In any event, the decision to withdraw the EAW does not rest on a distrust of the jurisdictional action of a particular State, but on the logical divergences that, in complex crimes, may exist between legal systems of different States of the Union. I mean crimes that - like the one under investigation -, are not listed in the agreed list and collected in Article 2, paragraph 2, of the Framework Decision (Article 20.1 of Law 23/2014, of November 20th, on mutual recognition of criminal resolutions in the European Union), for which the control of double typification has been suppressed.
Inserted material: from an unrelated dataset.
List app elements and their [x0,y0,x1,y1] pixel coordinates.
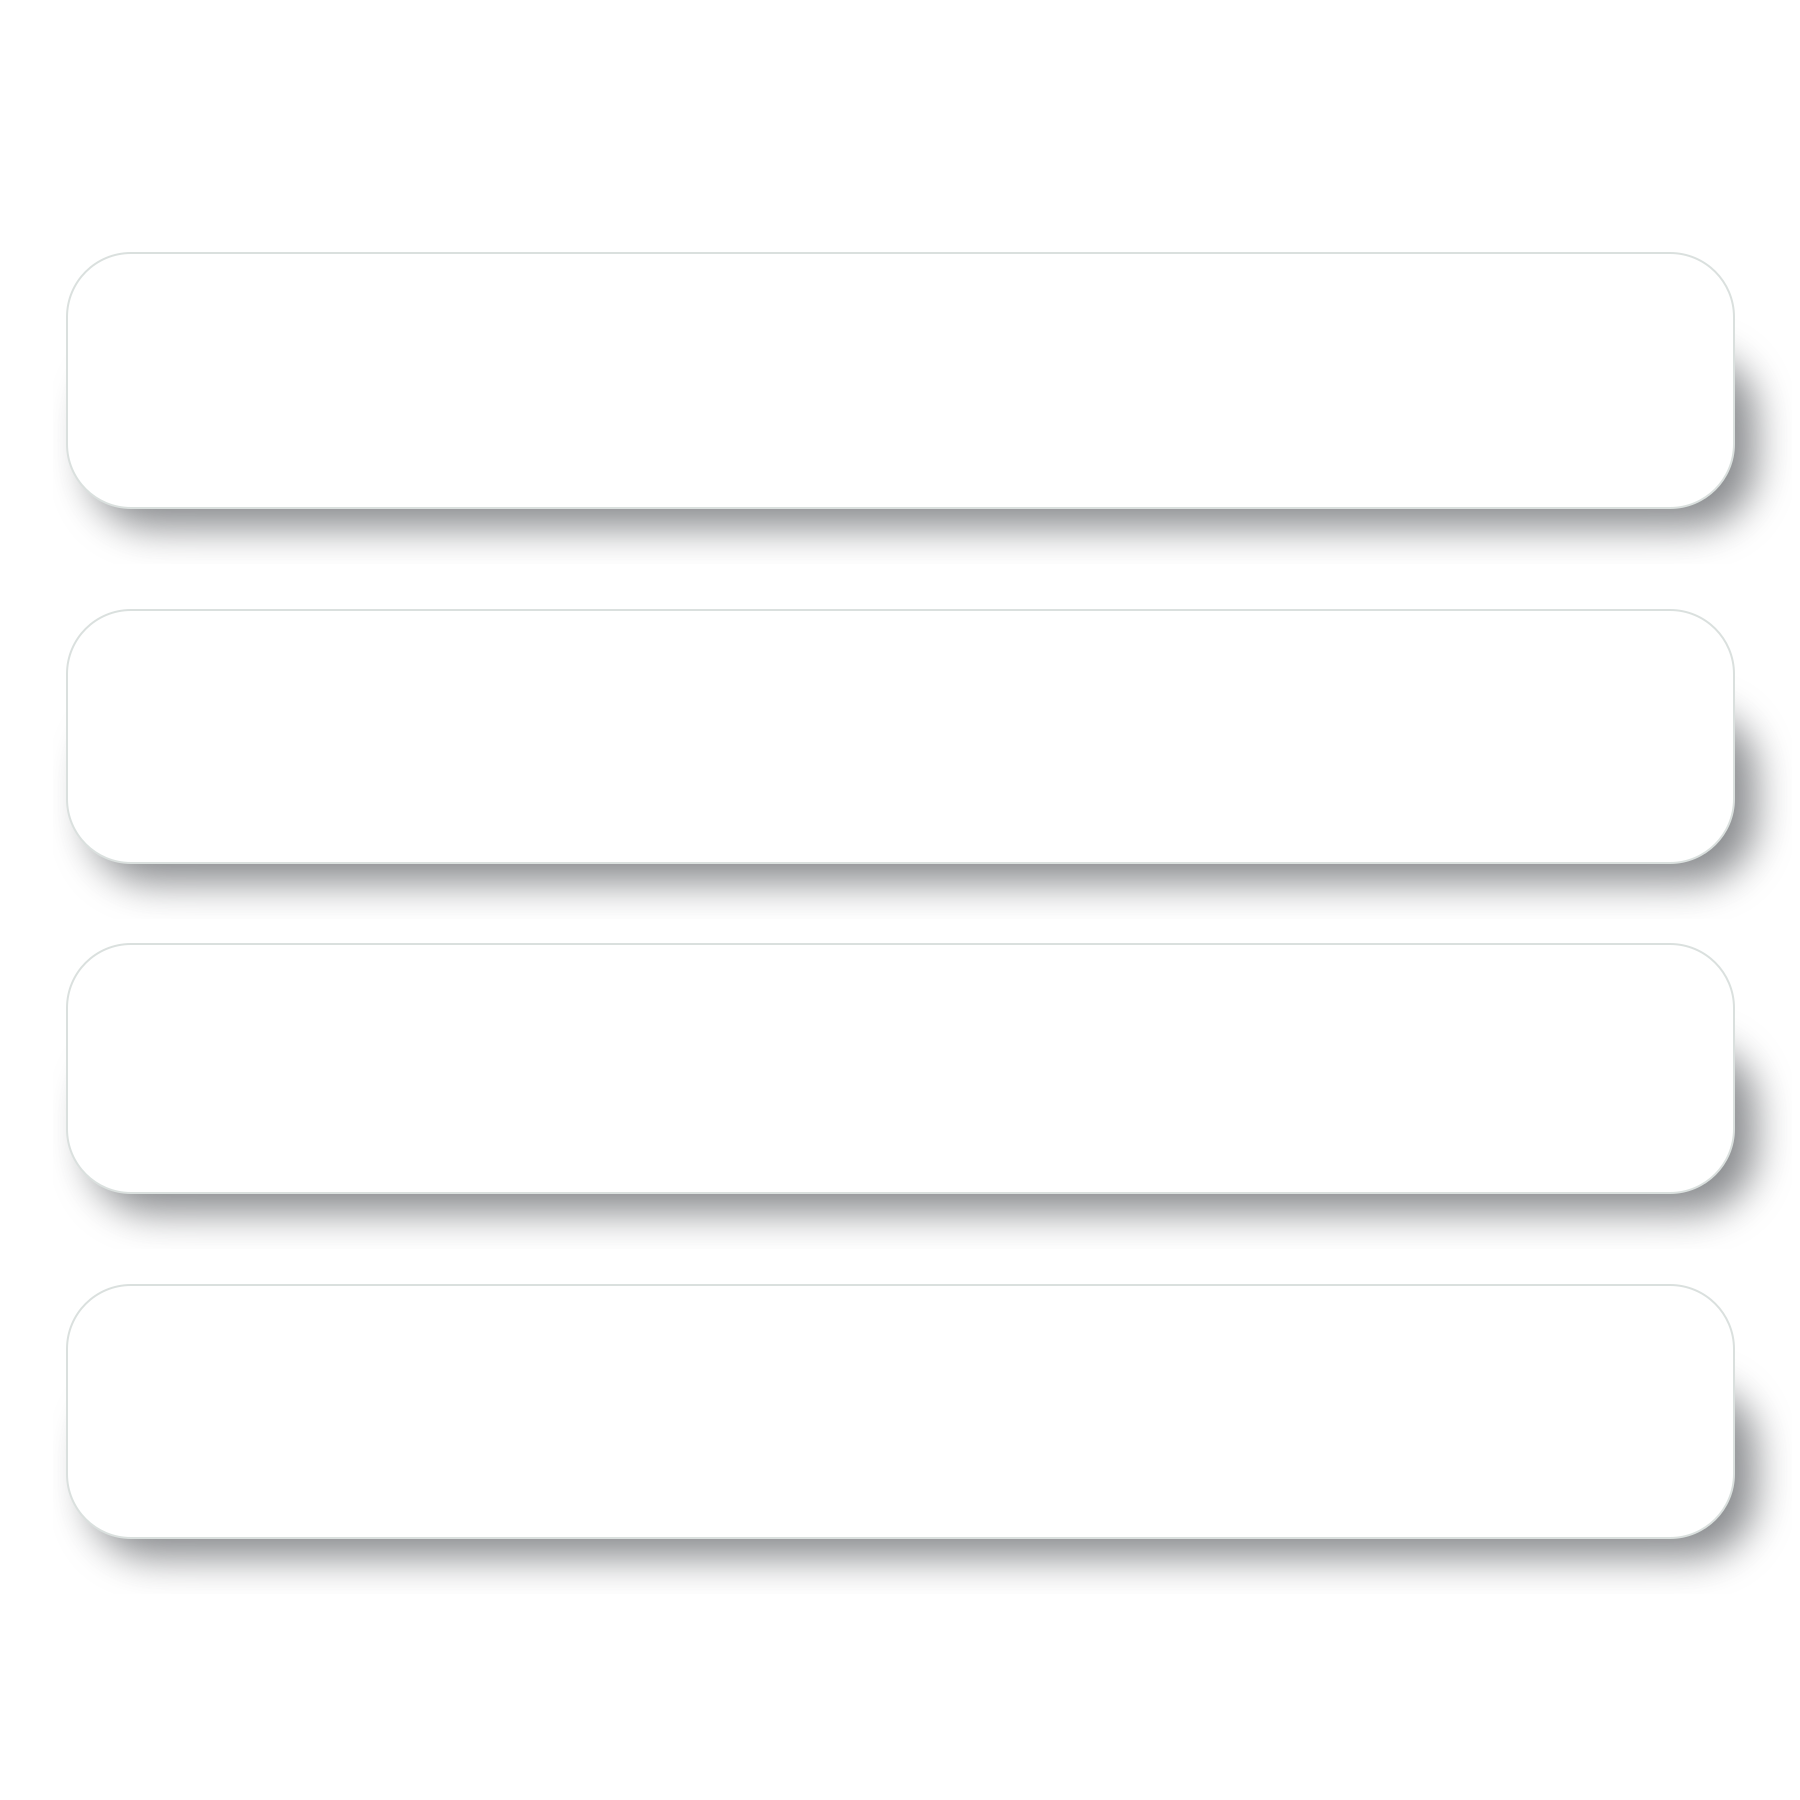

And these divergences will not only be encouraged by the different legislative options of the parliaments of the States, but may be enhanced because in the initial period of the investigation, it may not be possible for many of the nuances that influence the criminal legal conception of the facts to be conveyed to the executing State.
This circumstance, together with the fact that the request of the Public Prosecutor’s Office is not accompanied by either the invoked Danish legislation as required by Article 281.2 LEC, or of any doctrinal or jurisprudential reasoning that - from the facts that are investigated- endorses its analysis of the internal legal order of Denmark, means that we do not know how the request for international collaboration can influence the criminal response provided by the Spanish legislator, specially when aspects of criminal legal relevance are still being investigated that might be essential for the executing State.
Given these considerations,
III. DECISION
I RULE: To turn down the requested international arrest warrant for Mr. Carles Puigdemont i Casamajó, postponing it, if need be, to a moment in which the constitutional order and normal parliamentary functioning may not be affected by its issuance, in addition to the development of the investigation allowing the executing State to carry out a full evaluation of the facts that support the request for collaboration.
This is decided, mandated and signed by Pablo Llarena Conde, Judge of the Supreme Court, which I, as the lawyer of the Administration of Justice, certify.
i Translated by M. Strubell from the original text.